* **TASK BRIEF**
A faithful copy of all the data is required; pictures should not be included.
(EXERCISE INPUTS begins)
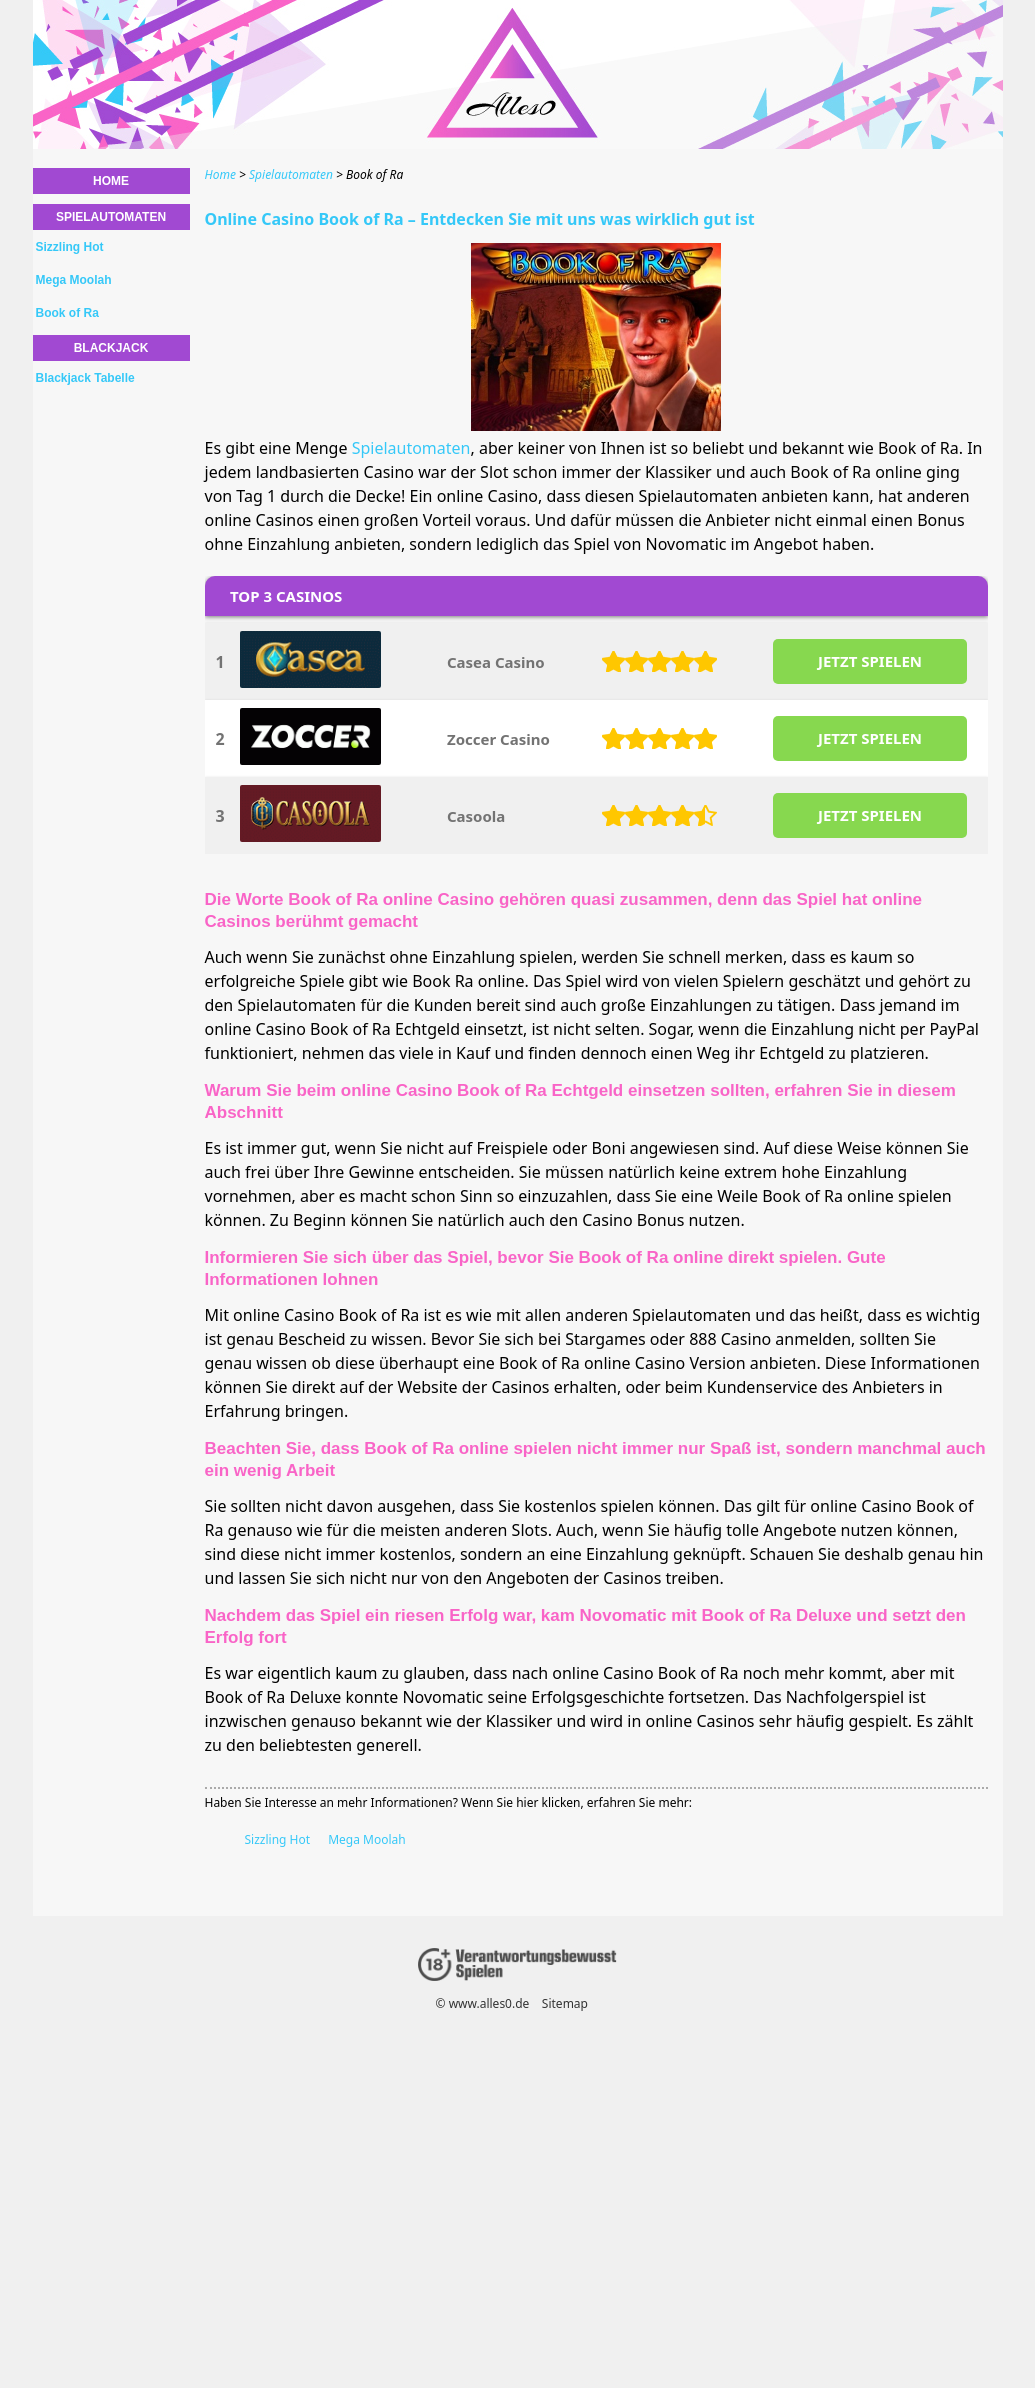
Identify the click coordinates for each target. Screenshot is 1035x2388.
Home (111, 181)
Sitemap (564, 2003)
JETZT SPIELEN (869, 661)
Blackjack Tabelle (85, 378)
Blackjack (111, 348)
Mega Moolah (367, 1839)
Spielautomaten (411, 448)
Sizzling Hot (278, 1839)
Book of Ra (67, 313)
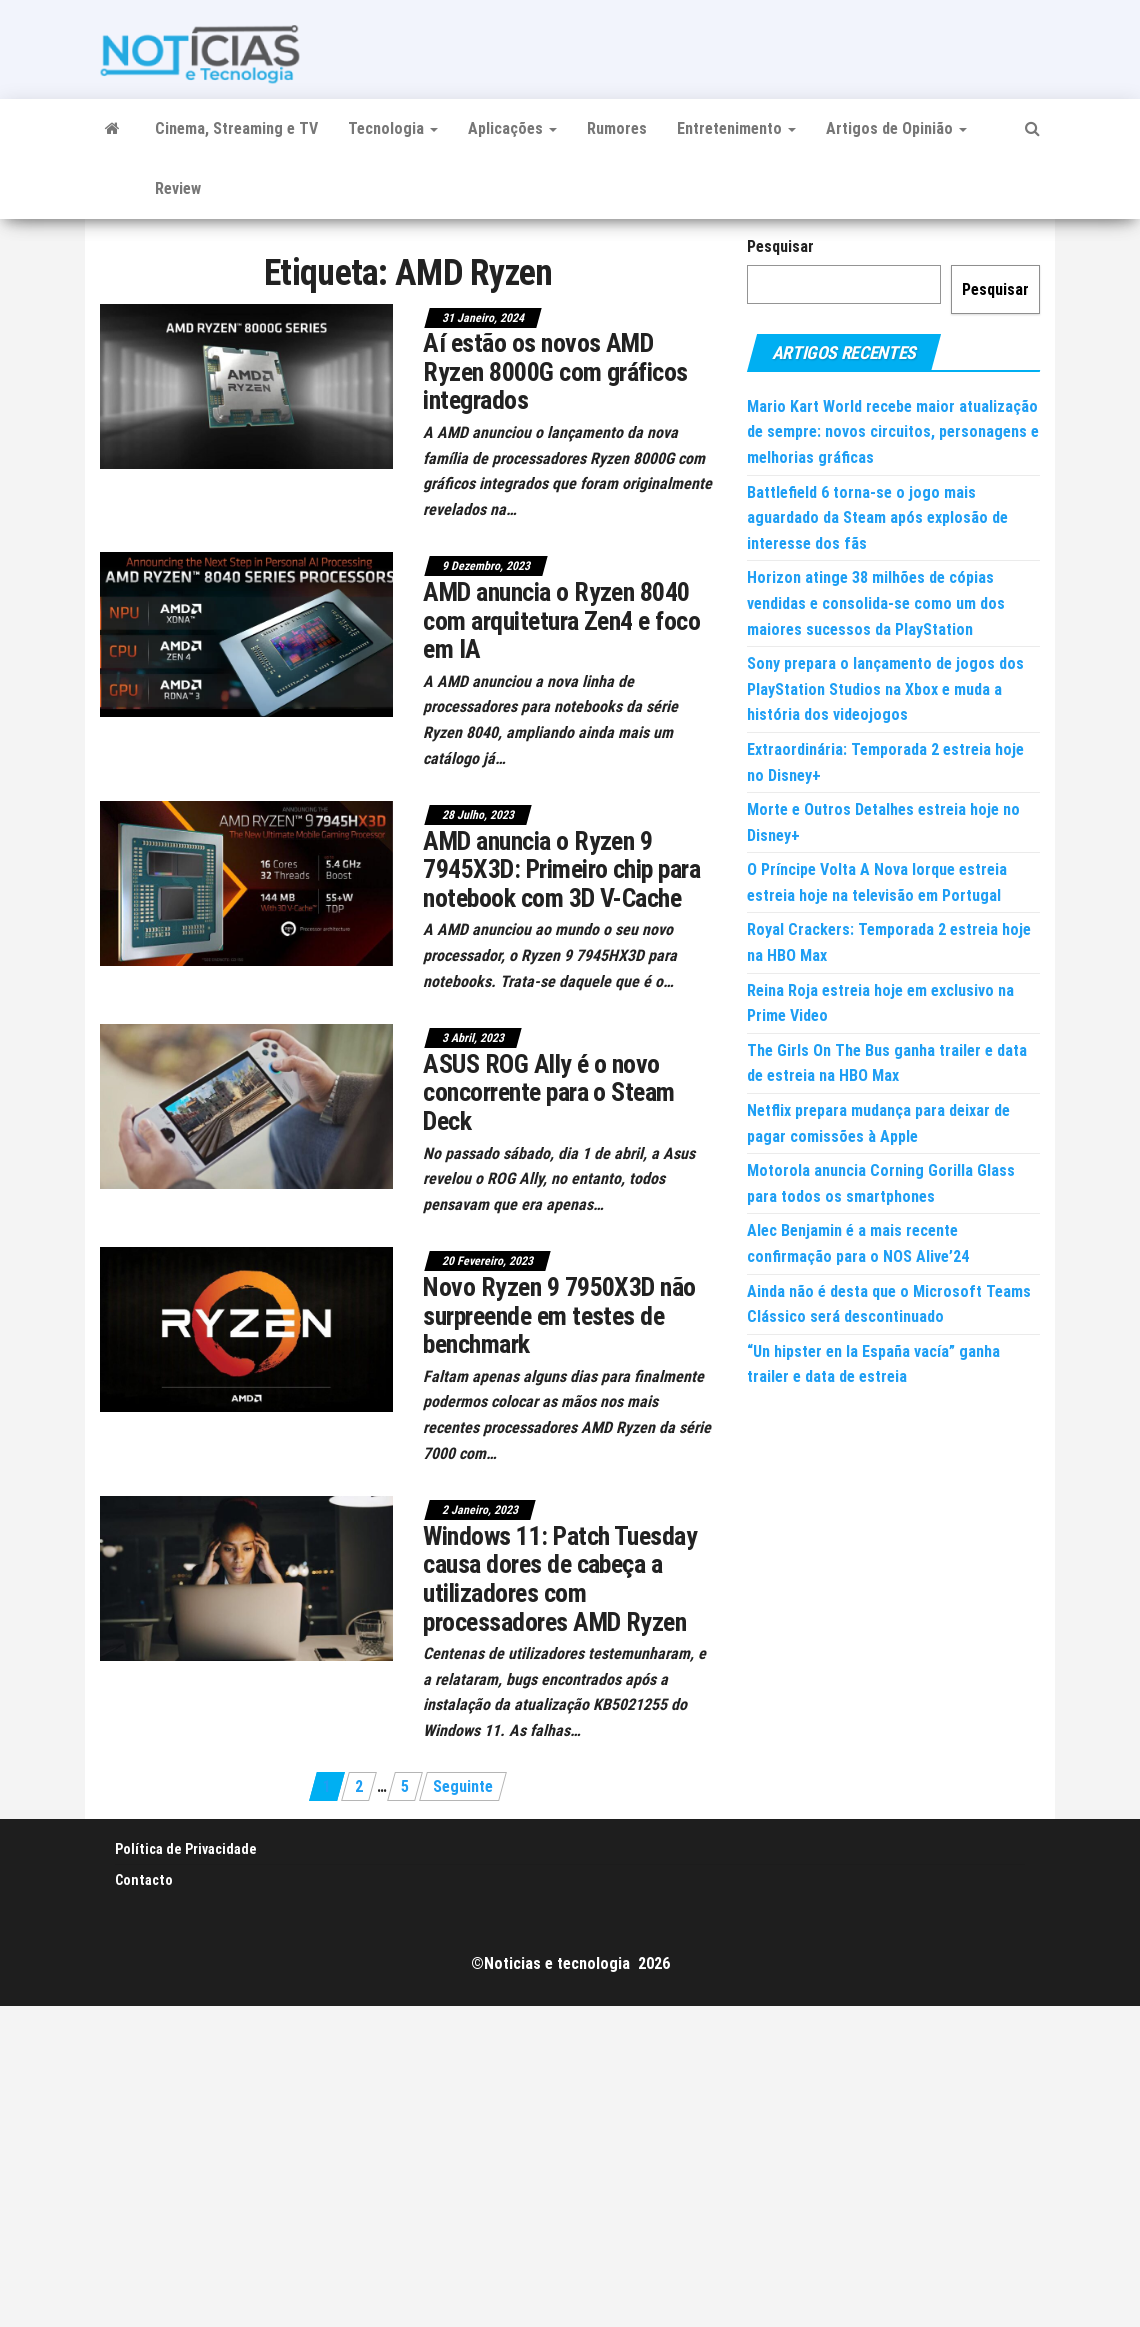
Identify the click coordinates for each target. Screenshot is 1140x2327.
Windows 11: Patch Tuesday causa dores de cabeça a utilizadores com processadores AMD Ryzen (560, 1579)
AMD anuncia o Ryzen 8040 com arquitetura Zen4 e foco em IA (561, 620)
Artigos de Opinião (896, 128)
(EXERCISE INPUTS ends)
* **SOLUTION TO THE EXERCISE**
Identify the click coordinates for each target. Screenshot is 1035x2388.
Home (111, 181)
Sitemap (564, 2003)
JETZT SPIELEN (869, 661)
Blackjack Tabelle (85, 378)
Blackjack (111, 348)
Mega Moolah (367, 1839)
Spielautomaten (411, 448)
Sizzling Hot (278, 1839)
Book of Ra (67, 313)
Identify the click coordinates for each target. Screenshot is 1140x2327.
Windows 11: Patch Tuesday causa dores de cabeça a utilizadores com processadores AMD Ryzen (560, 1579)
AMD anuncia o Ryzen 8040 com arquitetura Zen4 e foco em IA (561, 620)
Artigos de Opinião (896, 128)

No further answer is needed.